Task 15: Maximise Minimum Quality (custom)¶
Given n workers and a budget B, you must hire exactly k workers from consecutive positions in workers[]. Each worker i has quality q[i] and cost c[i]. The hired group's payout to each is the highest cost in the group times the worker's quality. Maximise the minimum quality purchased subject to budget constraint.
This is a hard max-feasible problem. Predicate: "is there a window of k workers with min quality ≥ Q and total payout ≤ B?". Sort by quality descending, sliding window for payout. Bracket: [min(q), max(q)].
Go¶
import "sort"
func MaxMinQuality(quality, cost []int, k, budget int) int {
type w struct{ q, c int }
ws := make([]w, len(quality))
for i := range quality {
ws[i] = w{quality[i], cost[i]}
}
canDo := func(minQ int) bool {
filtered := make([]w, 0)
for _, x := range ws {
if x.q >= minQ { filtered = append(filtered, x) }
}
if len(filtered) < k { return false }
sort.Slice(filtered, func(i, j int) bool { return filtered[i].c < filtered[j].c })

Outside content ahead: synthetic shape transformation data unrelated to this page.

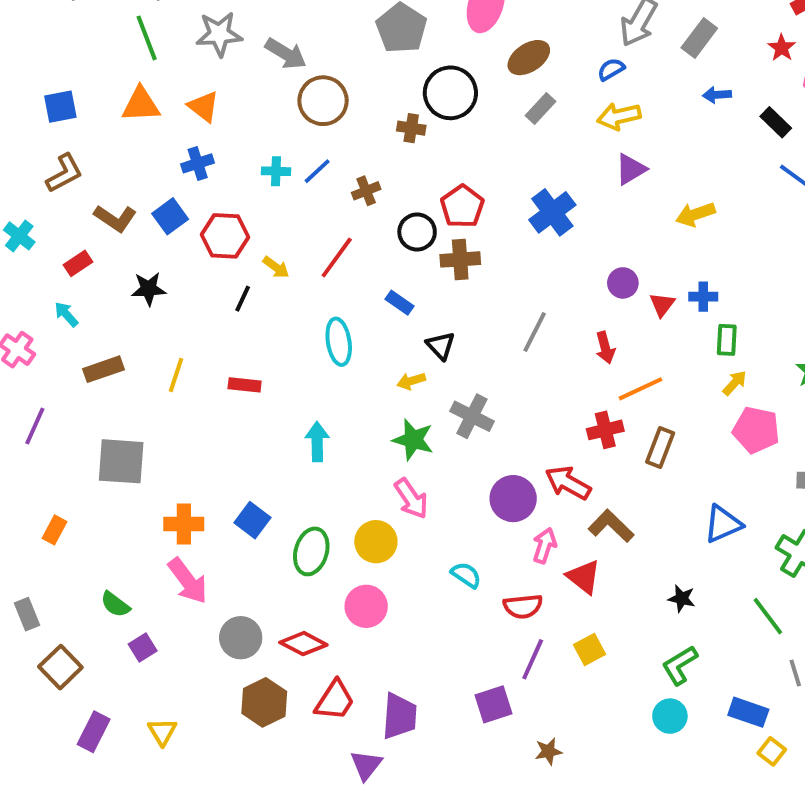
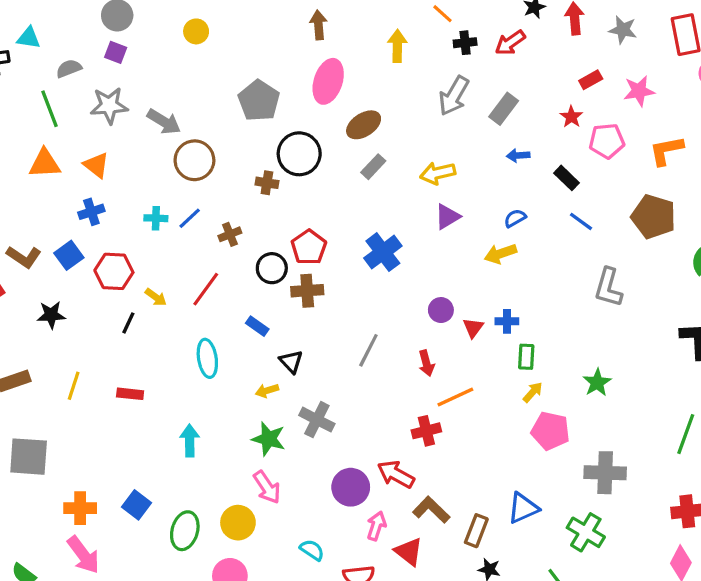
blue semicircle: (611, 69) -> (515, 218), moved
brown rectangle: (660, 448) -> (476, 531), moved

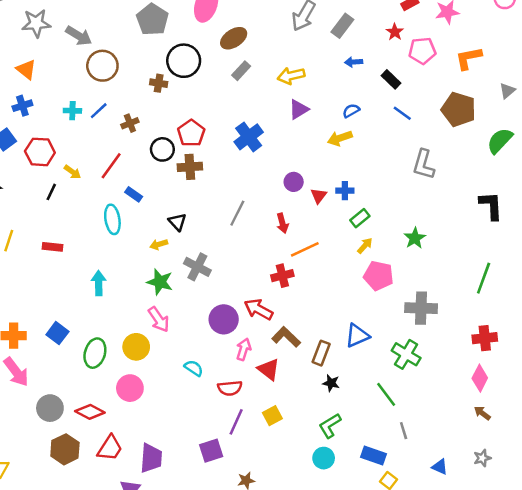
blue rectangle: (257, 326) -> (134, 194), moved
green rectangle: (526, 357) -> (360, 218), turned 48

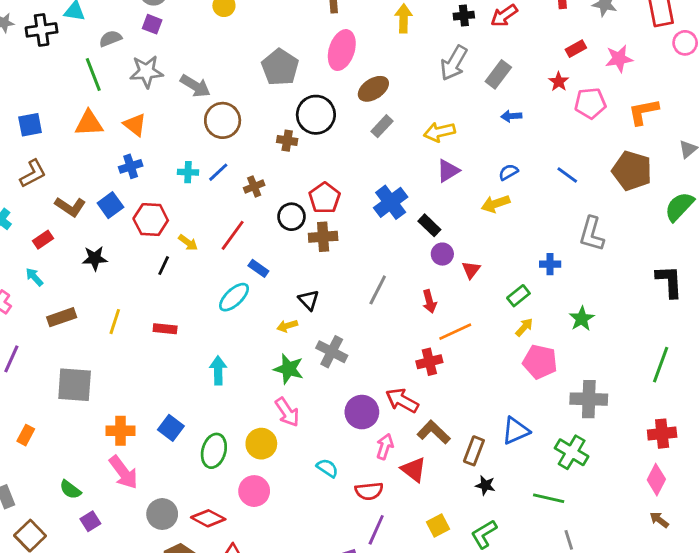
black rectangle: (391, 79) -> (429, 225), moved
blue cross: (345, 191) -> (550, 264), moved
cyan ellipse: (112, 219) -> (234, 297), turned 56
green line: (386, 394) -> (549, 498), turned -40
yellow square: (272, 416) -> (438, 526), moved

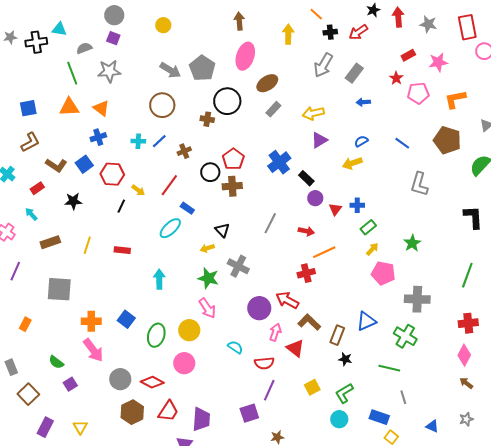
gray arrow: (195, 86) -> (170, 70), moved
blue cross: (550, 264) -> (357, 205), moved
red arrow: (429, 301) -> (306, 231), turned -63

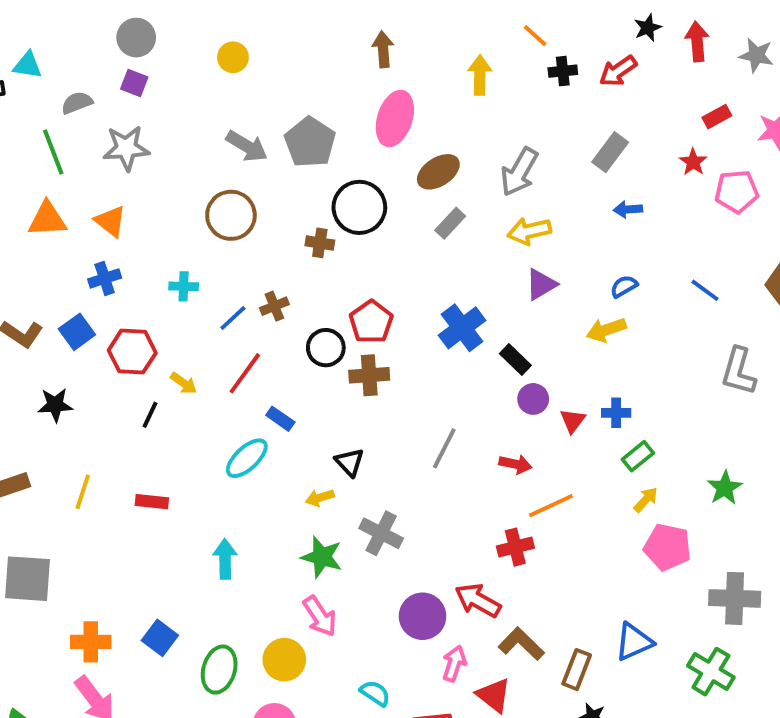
gray arrow: (323, 65) -> (519, 172), moved
blue line: (159, 141) -> (233, 318), moved

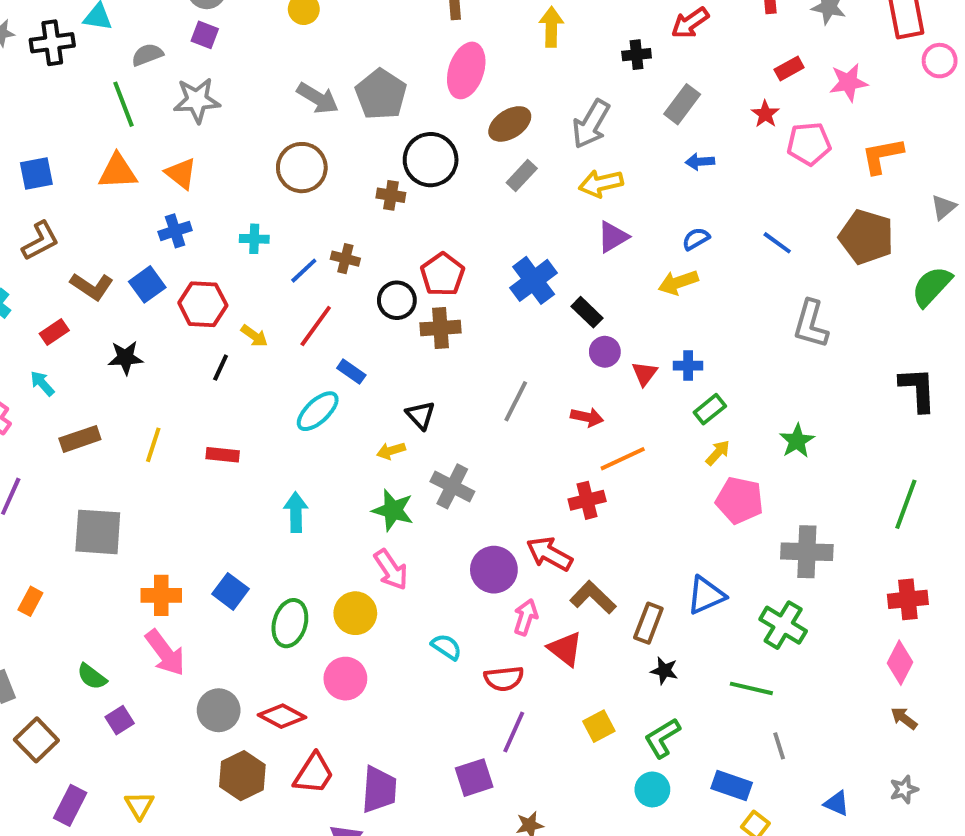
black cross: (563, 71) -> (637, 55), moved
brown cross: (274, 306) -> (345, 259), turned 36

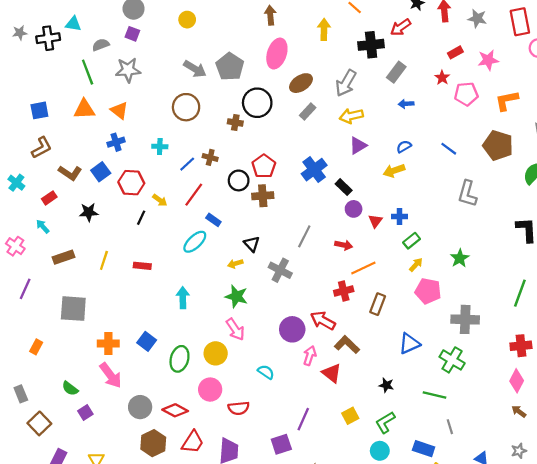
black cross: (637, 55) -> (371, 45), size x1.6
gray cross: (452, 486) -> (280, 270), moved
brown rectangle: (648, 623) -> (378, 304), moved
red semicircle: (504, 679) -> (239, 408), moved

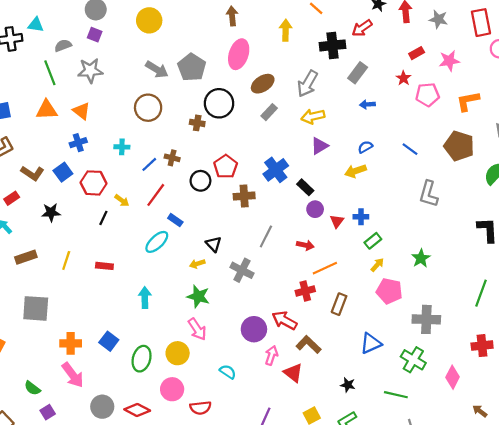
yellow circle: (187, 20) -> (149, 20), size x1.5
brown cross: (263, 196) -> (244, 196), moved
pink diamond: (517, 381) -> (453, 377), moved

// For each candidate max-cost worker, sum the k smallest qualities, etc.
// (simplified: assume payout = sum of costs for window)
// Sliding window of k
sum := 0
for i := 0; i < k; i++ { sum += filtered[i].c }
if sum <= budget { return true }
for i := k; i < len(filtered); i++ {
sum += filtered[i].c - filtered[i-k].c
if sum <= budget { return true }
}
return false
}
lo, hi := 1, 0
for _, x := range quality { if x > hi { hi = x } }
for lo < hi {
mid := lo + (hi-lo+1)/2 // round up: max-feasible
if canDo(mid) { lo = mid } else { hi = mid - 1 }
}
return lo
}
Java¶
public static int maxMinQuality(int[] q, int[] c, int k, int B) {
int n = q.length, lo = 1, hi = 0;
for (int x : q) if (x > hi) hi = x;
int[][] w = new int[n][2];
for (int i = 0; i < n; i++) { w[i][0] = q[i]; w[i][1] = c[i]; }
while (lo < hi) {
int mid = lo + (hi - lo + 1) / 2;
if (canDo(w, mid, k, B)) lo = mid;
else hi = mid - 1;
}
return lo;
}
private static boolean canDo(int[][] w, int minQ, int k, int B) {
java.util.List<int[]> f = new java.util.ArrayList<>();
for (int[] x : w) if (x[0] >= minQ) f.add(x);
if (f.size() < k) return false;
f.sort((a, b) -> a[1] - b[1]);
long sum = 0;
for (int i = 0; i < k; i++) sum += f.get(i)[1];
if (sum <= B) return true;
for (int i = k; i < f.size(); i++) {
sum += f.get(i)[1] - f.get(i - k)[1];
if (sum <= B) return true;
}
return false;
}
Python¶
def max_min_quality(quality, cost, k, budget):
workers = sorted(zip(quality, cost), reverse=True) # sort by quality desc
def can_do(min_q):
filt = sorted((c for q, c in workers if q >= min_q))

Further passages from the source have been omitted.